Na reclamação, os autores sustentam que o desembargador passou a desconsiderar a legislação aplicável ao caso, provas documentais, laudos periciais, decisões judiciais anteriores e acordos homologados para negar à empresa e ao agricultor o reconhecimento da posse da propriedade.
Segundo a petição apresentada ao CNJ, o magistrado teria fundamentado suas decisões em argumentos que sequer teriam sido apresentados pelas partes durante a tramitação do processo.
"O faz admitindo alegações e fatos novos apenas deduzidos em grau recursal, além de utilizar como razão de decidir sucessivos fundamentos sequer alegados pelas partes, contrariando decisões do próprio colegiado", diz trecho da reclamação.
A Agropastoril Comodoro afirma ser proprietária da Fazenda Tiarajú desde 1982. Desde 2008, a área estaria arrendada a Vanderlei Giongo para exploração agropecuária.
A disputa judicial envolve também Antônio dos Santos Beraldo, que reivindica direitos sobre parte da área.

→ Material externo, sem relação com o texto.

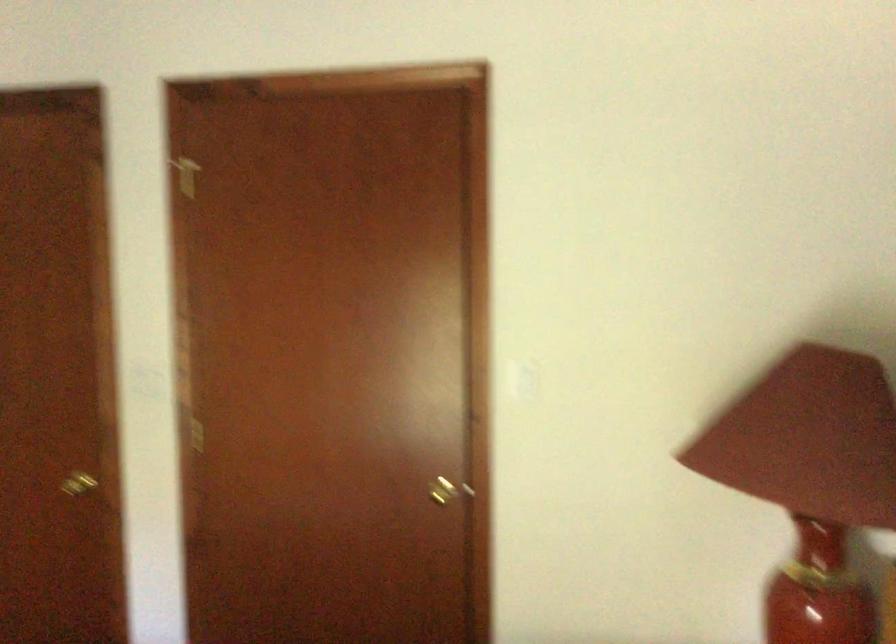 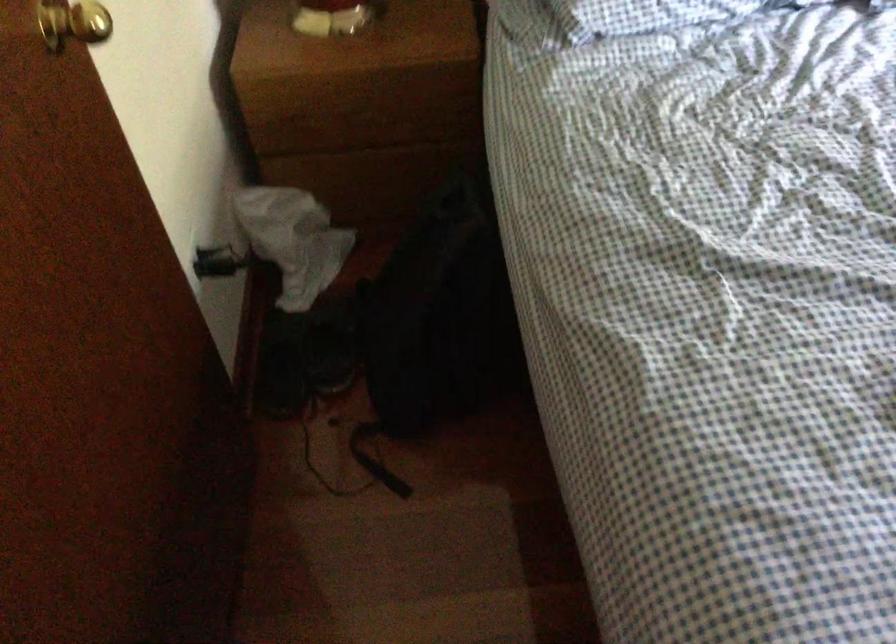 The point at [437,482] is marked in the first image. Where is the corresponding point in the second image?

(73, 23) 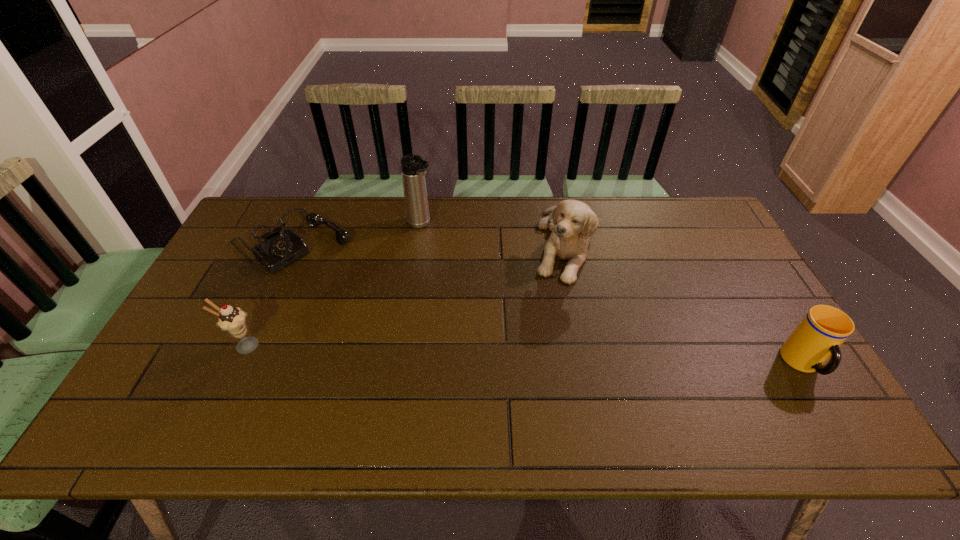 This screenshot has width=960, height=540. Find the location of `vacant space at the far left corner`. vacant space at the far left corner is located at coordinates pos(243,239).

Find the location of a particular element. The height and width of the screenshot is (540, 960). vacant point located between the tallest object and the rightmost object is located at coordinates (612, 295).

The height and width of the screenshot is (540, 960). In order to click on free area in between the second object from right to left and the cup in this screenshot , I will do `click(684, 304)`.

This screenshot has width=960, height=540. What are the coordinates of `empty space between the rightmost object and the fourth object from left to right` in the screenshot? It's located at (684, 304).

What are the coordinates of `free space between the shortest object and the tallest object` in the screenshot? It's located at (357, 233).

Find the location of a particular element. The image size is (960, 540). unoccupied position between the cup and the telephone is located at coordinates (548, 302).

This screenshot has width=960, height=540. Find the location of `vacant area that lies between the third object from left to right and the cup`. vacant area that lies between the third object from left to right and the cup is located at coordinates (612, 295).

Image resolution: width=960 pixels, height=540 pixels. I want to click on free space between the second shortest object and the tallest object, so click(x=612, y=295).

The image size is (960, 540). Find the location of `free space between the puppy and the telephone`. free space between the puppy and the telephone is located at coordinates (429, 242).

Locate an element on the screen. The height and width of the screenshot is (540, 960). free space between the fourth object from left to right and the icecream is located at coordinates (404, 295). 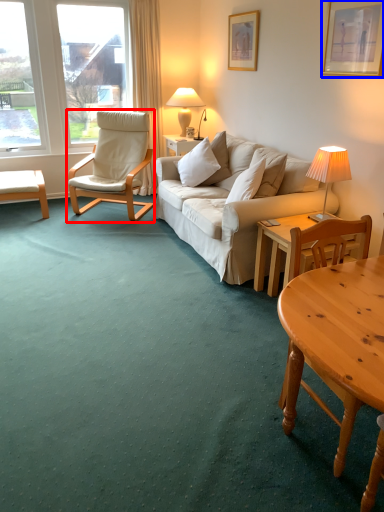 Question: Which object appears closest to the camera in this image, chair (highlighted by a red box) or picture frame (highlighted by a blue box)?

Choices:
 (A) chair
 (B) picture frame

Answer: (B) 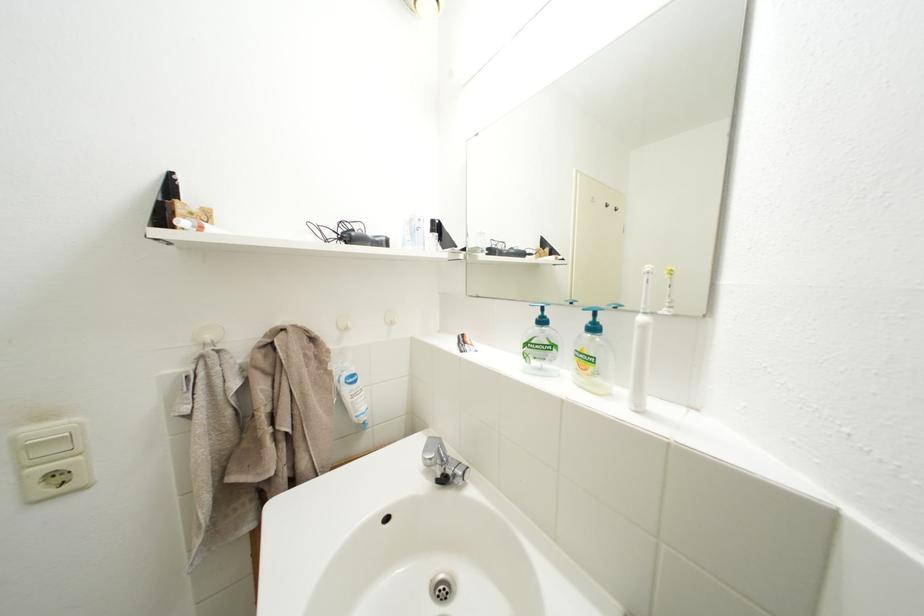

Conforme os autos mencionados na reclamação, Beraldo teve reconhecida judicialmente a propriedade de uma área localizada ao norte da fazenda em litígio, que também foi arrendada a Vanderlei Giongo.
Beraldo é representado pelos advogados Ivo Ferreira da Silva e Antônio Luiz Ferreira da Silva, irmãos do desembargador aposentado Luiz Ferreira da Silva. Segundo a reclamação disciplinar, os advogados teriam direito a receber 55% do imóvel objeto da disputa como honorários advocatícios.
O conflito entre as partes resultou em uma série de ações judiciais e em uma ordem de despejo que, segundo os reclamantes, acabou beneficiando Antônio Beraldo com a posse da área em disputa e das benfeitorias existentes na propriedade.
Na representação ao CNJ, Vanderlei Giongo e a Agropastoril Comodoro afirmam que o desembargador Dirceu dos Santos teria alterado seu entendimento sobre o caso sem justificativa jurídica plausível.
"Destacaram na oportunidade foi a inexplicável mudança de entendimento do eminente Relator Desembargador Dirceu dos Santos, que diante do conjunto de provas e decisões sempre reconheceu a posse e domínio do imóvel em favor dos reclamantes. Até que, num determinado momento, passou a se omitir a respeito destas decisões judiciais anteriores, assim como ignorar o exaustivo acervo probatório, para atender injustificadamente o adverso – Antônio dos Santos Beraldo – que jamais produziu nos autos qualquer prova de posse", afirmam.
Os reclamantes também relacionam o caso ao afastamento cautelar de Dirceu dos Santos determinado recentemente pelo CNJ em outro procedimento. Eles destacam que a decisão do Conselho teve como base suspeitas de venda de sentença envolvendo partes representadas pelos mesmos advogados que atuam em favor de Antônio Beraldo.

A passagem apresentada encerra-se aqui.